A ex-presidente do BNDES Maria Silvia Bastos Marques afirma que vê as falas de Lula com preocupação. "Infelizmente, essas declarações vão exatamente no sentido oposto do que ele deseja, que é a redução da taxa de juros, da inflação, a volta do crescimento, que vai beneficiar a todos, especialmente os mais pobres", afirma.

Sobre a independência do BC, a executiva também relembra a gestão Tombini nos anos Dilma. Nas abordagens sobre o Banco Central, Lula costuma dizer que, em seus governos anteriores, Henrique Meirelles não era menos independente do que Campos Neto é hoje.

Maria Silvia ressalva que, no governo Dilma, o BC era visto exatamente como não independente. "Em 2015, tivemos a maior taxa de juros recente. Foi 14,25%, a inflação chegando a 11%, uma desancoragem das expectativas, exatamente porque o BC era visto como não independente. Isso foi uma das razões pelas quais se fortaleceu o debate da autonomia. O Brasil passou por uma recessão profunda entre 2015 e 2017, e tudo isso foi gestado por esse desajuste macroeconômico, essa desancoragem das expectativas de inflação. Quando ele fala, por exemplo, que vamos mudar a meta de inflação, quando nós não temos um novo marco fiscal que ancore as expectativas e as projeções de inflação e de resultado de dívida/PIB, isso é mais combustível", diz ela.

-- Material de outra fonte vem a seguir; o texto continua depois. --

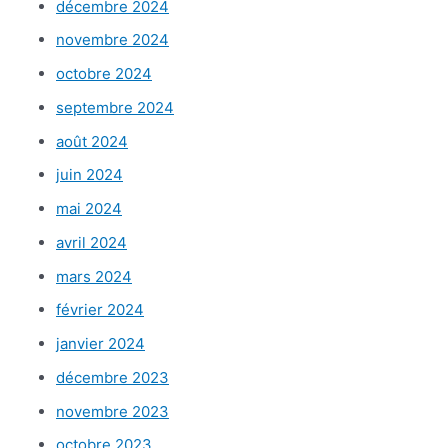
décembre 2024
novembre 2024
octobre 2024
septembre 2024
août 2024
juin 2024
mai 2024
avril 2024
mars 2024
février 2024
janvier 2024
décembre 2023
novembre 2023
octobre 2023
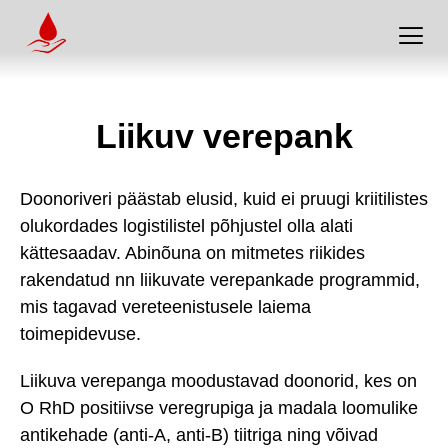
Liikuv verepank
Doonoriveri päästab elusid, kuid ei pruugi kriitilistes
olukordades logistilistel põhjustel olla alati
kättesaadav. Abinõuna on mitmetes riikides
rakendatud nn liikuvate verepankade programmid,
mis tagavad vereteenistusele laiema
toimepidevuse.
Liikuva verepanga moodustavad doonorid, kes on
O RhD positiivse veregrupiga ja madala loomulike
antikehade (anti-A, anti-B) tiitriga ning võivad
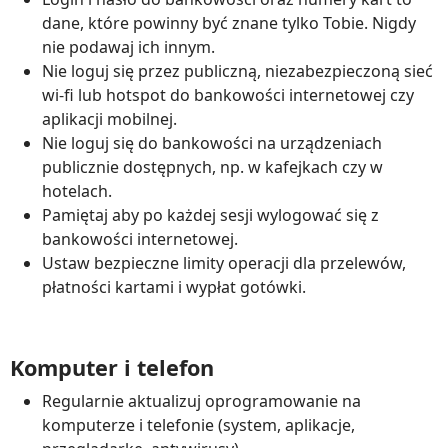
dane, które powinny być znane tylko Tobie. Nigdy
nie podawaj ich innym.
Nie loguj się przez publiczną, niezabezpieczoną sieć
wi-fi lub hotspot do bankowości internetowej czy
aplikacji mobilnej.
Nie loguj się do bankowości na urządzeniach
publicznie dostępnych, np. w kafejkach czy w
hotelach.
Pamiętaj aby po każdej sesji wylogować się z
bankowości internetowej.
Ustaw bezpieczne limity operacji dla przelewów,
płatności kartami i wypłat gotówki.
Komputer i telefon
Regularnie aktualizuj oprogramowanie na
komputerze i telefonie (system, aplikacje,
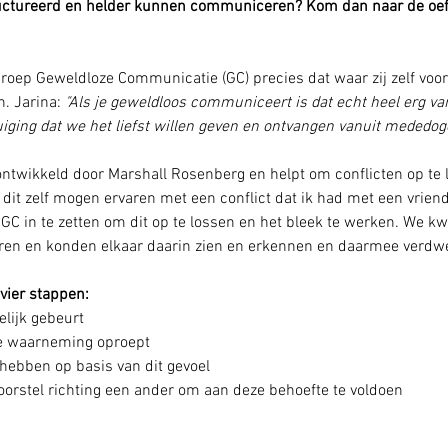
tructureerd en helder kunnen communiceren? Kom dan naar de oe
roep Geweldloze Communicatie (GC) precies dat waar zij zelf voor s
. Jarina: 
"Als je geweldloos communiceert is dat echt heel erg vanui
uiging dat we het liefst willen geven en ontvangen vanuit mededoge
twikkeld door Marshall Rosenberg en helpt om conflicten op te 
b dit zelf mogen ervaren met een conflict dat ik had met een vrien
GC in te zetten om dit op te lossen en het bleek te werken. We k
en en konden elkaar daarin zien en erkennen en daarmee verdwee
vier stappen:
elijk gebeurt
ze waarneming oproept
hebben op basis van dit gevoel
oorstel richting een ander om aan deze behoefte te voldoen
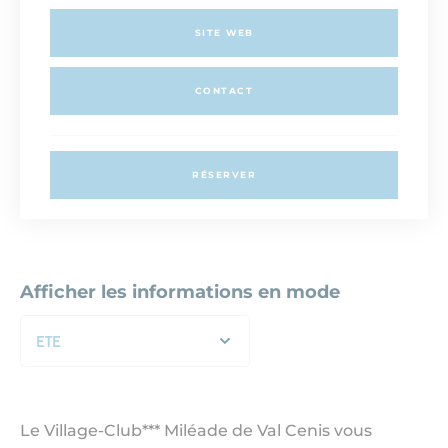
SITE WEB
CONTACT
RÉSERVER
Afficher les informations en mode
ETE
Le Village-Club*** Miléade de Val Cenis vous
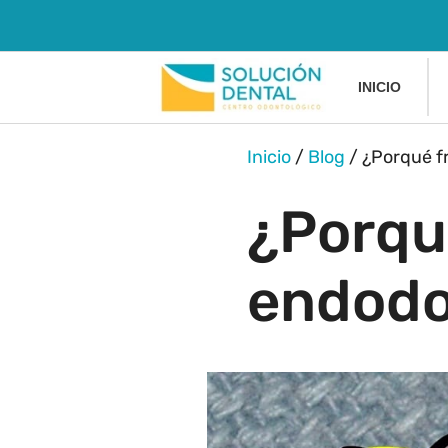
INICIO
Inicio
/
Blog
/
¿Porqué f
¿Porqu
endodo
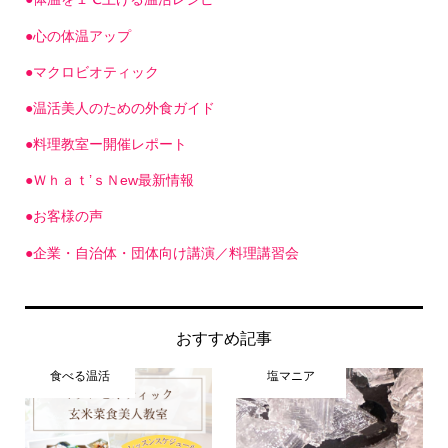
●心の体温アップ
●マクロビオティック
●温活美人のための外食ガイド
●料理教室ー開催レポート
●Ｗｈａｔ’ｓＮew最新情報
●お客様の声
●企業・自治体・団体向け講演／料理講習会
おすすめ記事
食べる温活
塩マニア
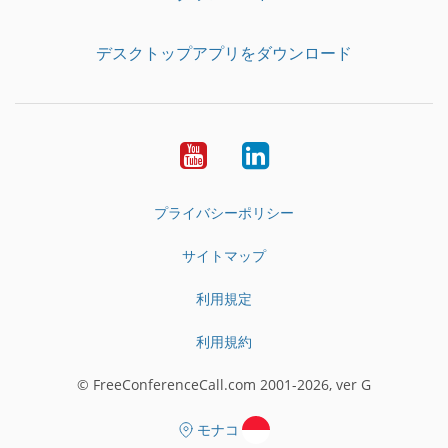
デスクトップアプリをダウンロード
YouTube
LinkedIn
プライバシーポリシー
サイトマップ
利用規定
利用規約
© FreeConferenceCall.com 2001-2026, ver G
モナコ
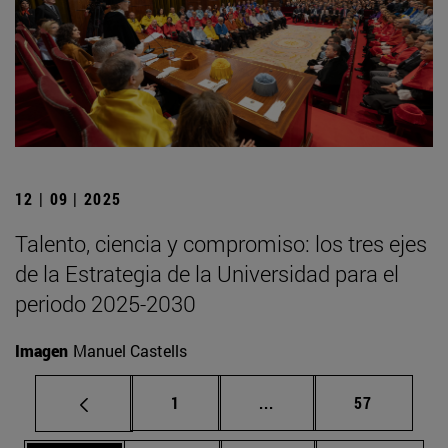
12 | 09 | 2025
Talento, ciencia y compromiso: los tres ejes
de la Estrategia de la Universidad para el
periodo 2025-2030
Imagen
Manuel Castells
Página
Páginas intermedias Us
Página
1
...
57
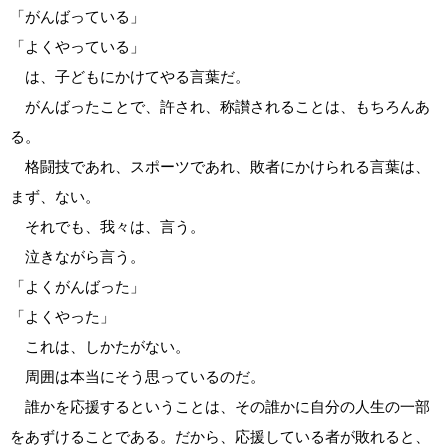
「がんばっている」
「よくやっている」
は、子どもにかけてやる言葉だ。
がんばったことで、許され、称讃されることは、もちろんあ
る。
格闘技であれ、スポーツであれ、敗者にかけられる言葉は、
まず、ない。
それでも、我々は、言う。
泣きながら言う。
「よくがんばった」
「よくやった」
これは、しかたがない。
周囲は本当にそう思っているのだ。
誰かを応援するということは、その誰かに自分の人生の一部
をあずけることである。だから、応援している者が敗れると、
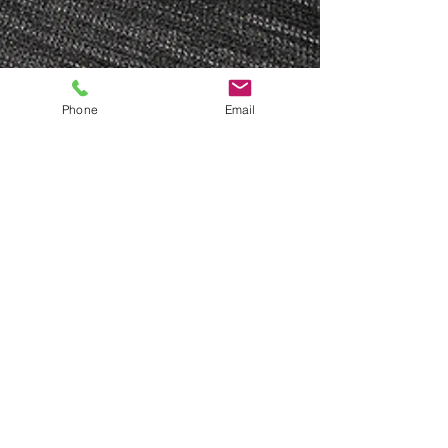
Phone
Email
Sabrina Mazzilli
,
LICSW
Médico clínico con licencia, supervisor
clínico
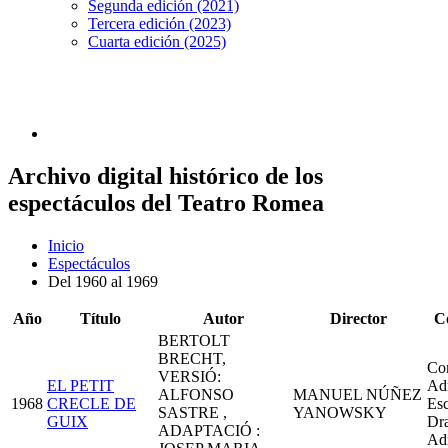
Segunda edición (2021)
Tercera edición (2023)
Cuarta edición (2025)
Archivo digital histórico de los
espectáculos del Teatro Romea
Inicio
Espectáculos
Del 1960 al 1969
Año
Título
Autor
Director
C
BERTOLT
BRECHT,
Co
VERSIÓ:
EL PETIT
Adr
ALFONSO
MANUEL NÚÑEZ
1968
CRECLE DE
Esc
SASTRE ,
YANOWSKY
GUIX
Dr
ADAPTACIÓ :
Ad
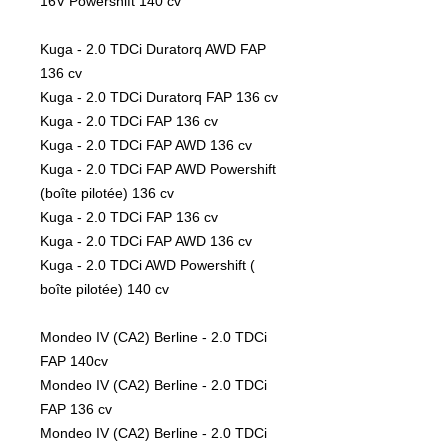
16V Powershift 140 cv

Kuga - 2.0 TDCi Duratorq AWD FAP 
136 cv

Kuga - 2.0 TDCi Duratorq FAP 136 cv

Kuga - 2.0 TDCi FAP 136 cv

Kuga - 2.0 TDCi FAP AWD 136 cv

Kuga - 2.0 TDCi FAP AWD Powershift 
(boîte pilotée) 136 cv

Kuga - 2.0 TDCi FAP 136 cv

Kuga - 2.0 TDCi FAP AWD 136 cv

Kuga - 2.0 TDCi AWD Powershift ( 
boîte pilotée) 140 cv

Mondeo IV (CA2) Berline - 2.0 TDCi 
FAP 140cv

Mondeo IV (CA2) Berline - 2.0 TDCi 
FAP 136 cv

Mondeo IV (CA2) Berline - 2.0 TDCi 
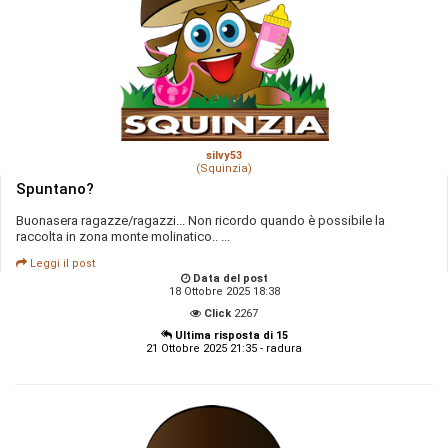
silvy53
(Squinzia)
Spuntano?
Buonasera ragazze/ragazzi... Non ricordo quando è possibile la
raccolta in zona monte molinatico.. ...
Leggi il post
Data del post
18 Ottobre 2025 18:38
Click
2267
Ultima risposta di 15
21 Ottobre 2025 21:35 - radura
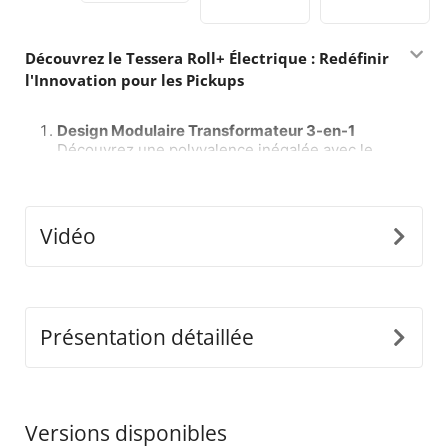
Découvrez le Tessera Roll+ Électrique : Redéfinir
l'Innovation pour les Pickups
Design Modulaire Transformateur 3-en-1
Découvrez une polyvalence inégalée avec le
Tessera Roll+ électrique, la seule couverture
roulante sur le marché qui passe sans effort
entre les modes manuel, assisté par ressort et
électrique, et vice versa, sans avoir à remplacer
Vidéo
le système complet. Installez simplement notre
e-kit universel pour débloquer un nouveau
niveau de praticité et de personnalisation,
établissant un nouveau standard dans l'industrie
mondiale du 4x4.
Présentation détaillée
Tableau de Contrôle Intelligent avec IA
Entrez dans le futur des couvertures roulantes
avec le tableau de contrôle du Tessera Roll+
Versions disponibles
alimenté par intelligence artificielle. Ce système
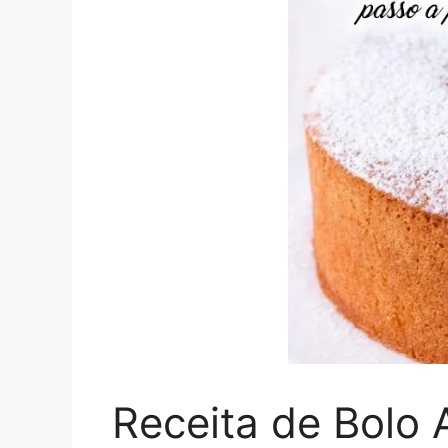
Receita de Bolo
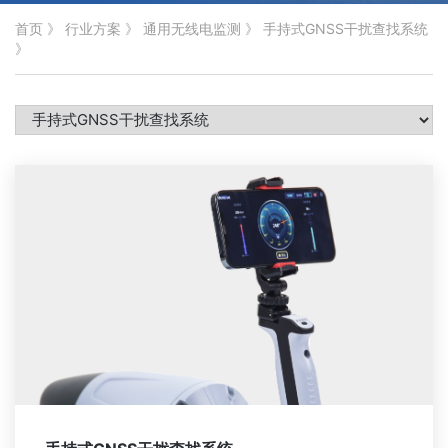
首页
》
行业方案
》
通用无线电监测
》
手持式GNSS干扰查找系统
》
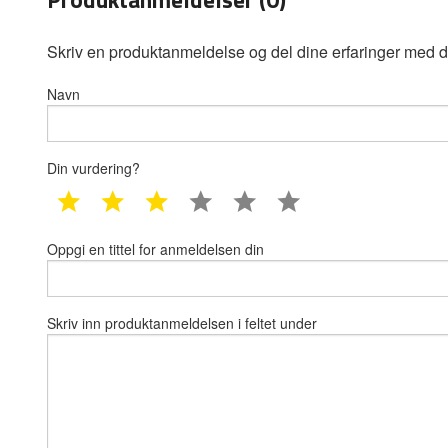
Skriv en produktanmeldelse og del dine erfaringer med d
Navn
Din vurdering?
1 star
2 star
3 star
4 star
5 star
6 star
Oppgi en tittel for anmeldelsen din
Skriv inn produktanmeldelsen i feltet under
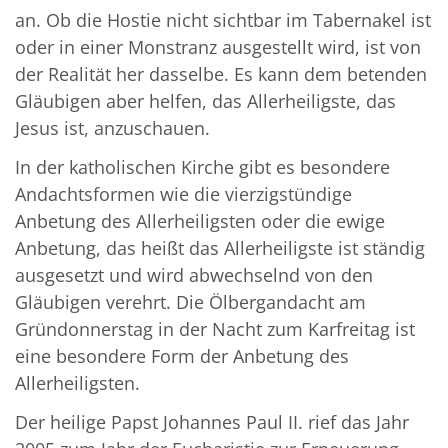
an. Ob die Hostie nicht sichtbar im Tabernakel ist
oder in einer Monstranz ausgestellt wird, ist von
der Realität her dasselbe. Es kann dem betenden
Gläubigen aber helfen, das Allerheiligste, das
Jesus ist, anzuschauen.
In der katholischen Kirche gibt es besondere
Andachtsformen wie die vierzigstündige
Anbetung des Allerheiligsten oder die ewige
Anbetung, das heißt das Allerheiligste ist ständig
ausgesetzt und wird abwechselnd von den
Gläubigen verehrt. Die Ölbergandacht am
Gründonnerstag in der Nacht zum Karfreitag ist
eine besondere Form der Anbetung des
Allerheiligsten.
Der heilige Papst Johannes Paul II. rief das Jahr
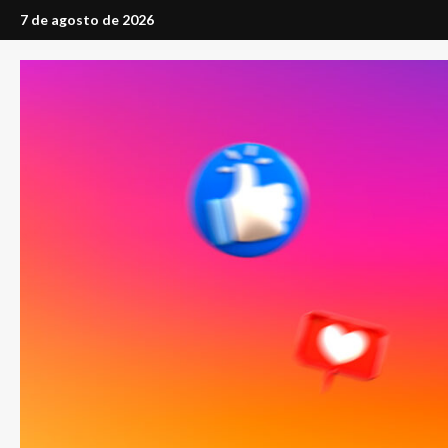
Saltar
7 de agosto de 2026
al
contenido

Alexandre Ostrowiecki, dono da Multilaser, também vê a autonomia do BC como conquista a ser preservada. "É uma conquista histórica brasileira, que ajuda a dar credibilidade para que investidores confiem na nossa economia. Certamente, essa autonomia não resolve tudo, mas ajuda a aliviar um pouco nosso crônico problema de déficits fiscais. Se houver retrocesso nesse campo, poderemos esperar um desequilíbrio maior ainda, com descontrole inflacionário, fuga de investimentos e maior desemprego", afirma o empresário.

Para o ex-banqueiro João Amoêdo, o Brasil poderia estar com a taxa de juros mais baixa, se não fossem os comentários do petista para atrapalhar. "Cada vez que Lula faz uma declaração como esta [reavaliar autonomia do BC], ele aumenta a instabilidade, o risco institucional e o resultado é o aumento de juros", escreveu Amoêdo em rede social.